Mi Eva se llama Cristina y es más guapa que yo. La conocí siendo muy tímida, junto a Portugal; hacía mucho calor. Yo negaba lo evidente, había dado con mi otro yo. Después murió un amigo, el Cartojal malagueño se avinagró. Horas de teléfono hasta fin de batería, películas sin sentido en el vacío del salón, una tarde de cocina entre patatas y en Salamanca la fiesta mayor.
Fue en la plaza de Chinchón, en un balcón con dos copas de vino. Era en el mes de octubre, aunque aún no se había ido el calor. Con un susurro de aire vizcaíno a mis palabras sinceras asintió.
Mi Eva se llama Cristina y es más buena que yo. Está pendiente de los amigos, de la familia y hasta del apuntador. No deja pasar una fecha, siempre tiene un detalle en el corazón. Jamás me reprocha el pasado, hace planes conmigo a babor, sabe escuchar con paciencia, le cuesta expresarse cuando siente dolor.
Cristina se llama mi Eva, y me respeta como soy; sabe que tengo manías pero jamás se queja sin razón. Me quiere como soy, no intenta hacerme a su gusto. A veces me acompaña al fútbol, se pone nerviosa con mis nervios, grita con mis gritos y nos abrazamos después de cada gol.

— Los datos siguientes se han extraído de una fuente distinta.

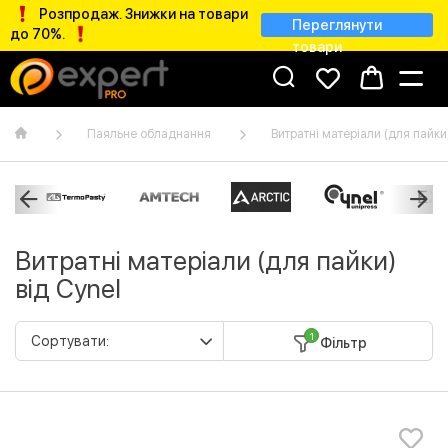
Розпродаж. Знижки на товари
Переглянути
до 70%.
товари
Паяльне обладнання
Витратні матеріали (для пайки
Витратні матеріали (для пайки)
від Cynel
1
Фільтр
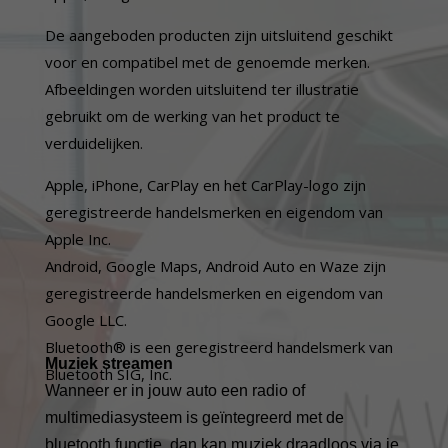
De aangeboden producten zijn uitsluitend geschikt
voor en compatibel met de genoemde merken.
Afbeeldingen worden uitsluitend ter illustratie
gebruikt om de werking van het product te
verduidelijken.
Apple, iPhone, CarPlay en het CarPlay-logo zijn
geregistreerde handelsmerken en eigendom van
Apple Inc.
Android, Google Maps, Android Auto en Waze zijn
geregistreerde handelsmerken en eigendom van
Google LLC.
Bluetooth® is een geregistreerd handelsmerk van
Muziek streamen
Bluetooth SIG, Inc.
Wanneer er in jouw auto een radio of
multimediasysteem is geïntegreerd met de
bluetooth functie, dan kan muziek draadloos via je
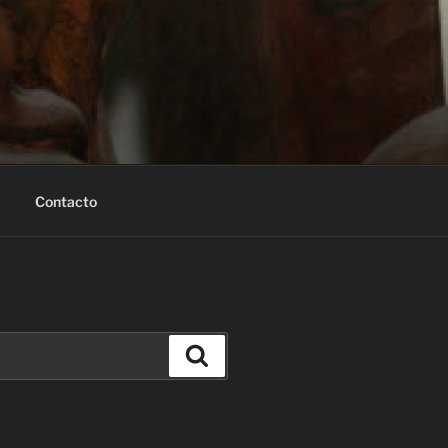
Contacto
Buscar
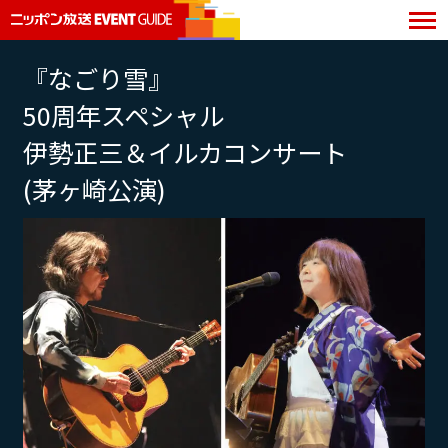
『なごり雪』
50周年スペシャル
伊勢正三＆イルカコンサート
(茅ヶ崎公演)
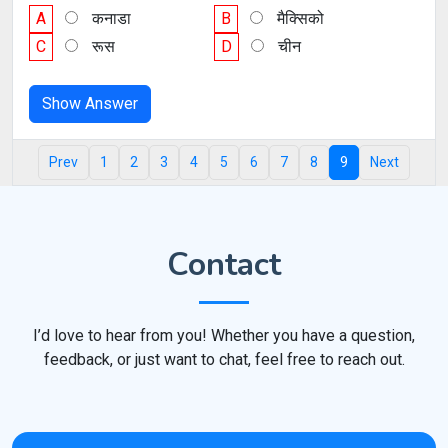
A
कनाडा
B
मैक्सिको
C
रूस
D
चीन
Show Answer
Prev
1
2
3
4
5
6
7
8
9
Next
Contact
I’d love to hear from you! Whether you have a question,
feedback, or just want to chat, feel free to reach out.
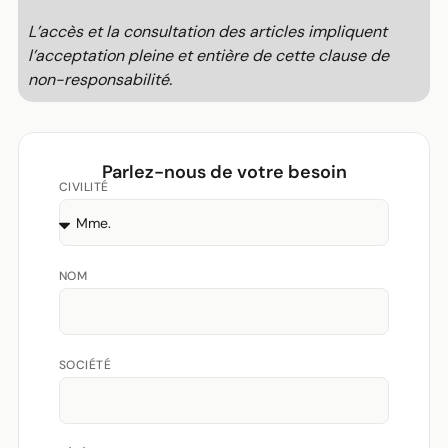
L’accès et la consultation des articles impliquent
l’acceptation pleine et entière de cette clause de
non-responsabilité.
Parlez-nous de votre besoin
CIVILITÉ
NOM
SOCIÉTÉ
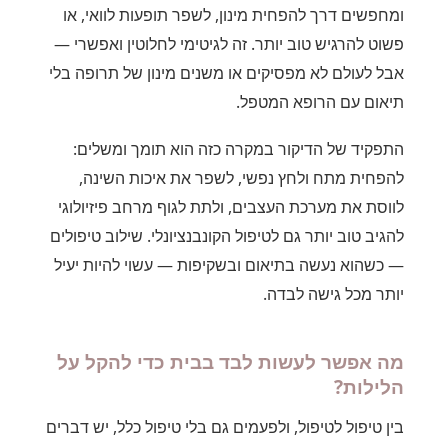
ומחפשים דרך להפחית מינון, לשפר תופעות לוואי, או
פשוט להרגיש טוב יותר. זה לגיטימי לחלוטין ואפשרי —
אבל לעולם לא מפסיקים או משנים מינון של תרופה בלי
תיאום עם הרופא המטפל.
התפקיד של הדיקור במקרה כזה הוא תומך ומשלים:
להפחית מתח ולחץ נפשי, לשפר את איכות השינה,
לווסת את מערכת העצבים, ולתת לגוף מרחב פיזיולוגי
להגיב טוב יותר גם לטיפול הקונבנציונלי. שילוב טיפולים
— כשהוא נעשה בתיאום ובשקיפות — עשוי להיות יעיל
יותר מכל גישה לבדה.
מה אפשר לעשות לבד בבית כדי להקל על
הלילות?
בין טיפול לטיפול, ולפעמים גם בלי טיפול כלל, יש דברים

Cristina se llama mi Eva, y es como si fuera yo. Quiero vivirla y que me viva, estar con ella hasta que se ponga el sol. Agua fresca son sus besos por la mañana, vino dulce después de la tarea, de licor y fuego en la cama.
Cristina se llama mi Eva, la mujer de mi vida, la que para sí quisiera todo Adán.